Data provided
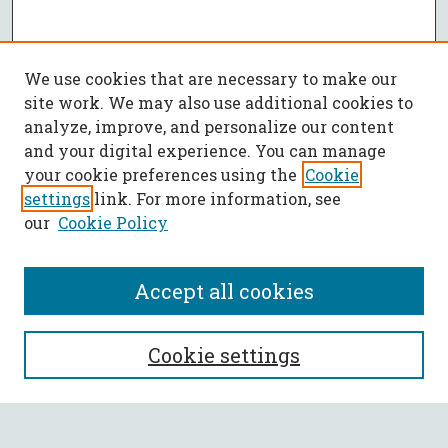
We use cookies that are necessary to make our
site work. We may also use additional cookies to
analyze, improve, and personalize our content
and your digital experience. You can manage
your cookie preferences using the
Cookie
settings
link. For more information, see
our
Cookie Policy
Accept all cookies
SEARCH
Cookie settings
Enter search terms:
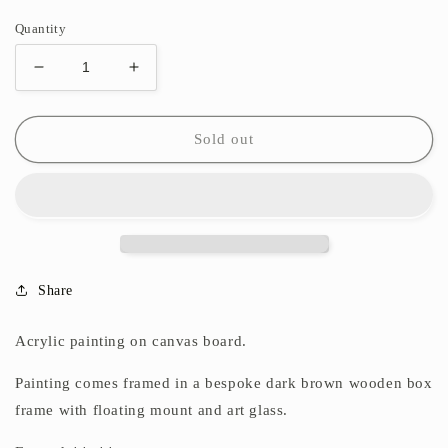
Quantity
Decrease
Increase
quantity
quantity
for
for
Tumble
Tumble
Sold out
Share
Acrylic painting on canvas board.
Painting comes framed in a bespoke dark brown wooden box
frame with floating mount
and art glass.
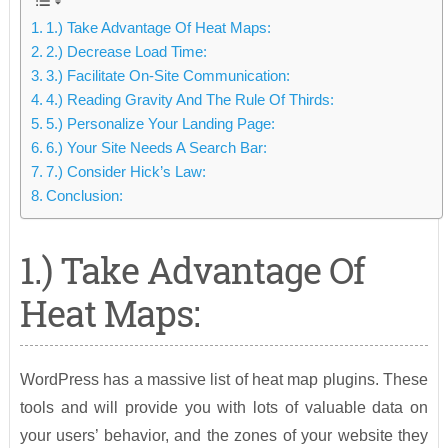
1.) Take Advantage Of Heat Maps:
2.) Decrease Load Time:
3.) Facilitate On-Site Communication:
4.) Reading Gravity And The Rule Of Thirds:
5.) Personalize Your Landing Page:
6.) Your Site Needs A Search Bar:
7.) Consider Hick’s Law:
Conclusion:
1.) Take Advantage Of
Heat Maps:
WordPress has a massive list of heat map plugins. These
tools and will provide you with lots of valuable data on
your users’ behavior, and the zones of your website they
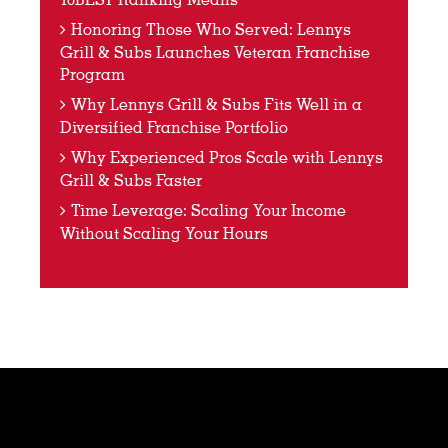
Honoring Those Who Served: Lennys
Grill & Subs Launches Veteran Franchise
Program
Why Lennys Grill & Subs Fits Well in a
Diversified Franchise Portfolio
Why Experienced Pros Scale with Lennys
Grill & Subs Faster
Time Leverage: Scaling Your Income
Without Scaling Your Hours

What you need to do
Counting only lines that contain "Grill", say how many there are in the material above, and add nothing.

Exercise output
3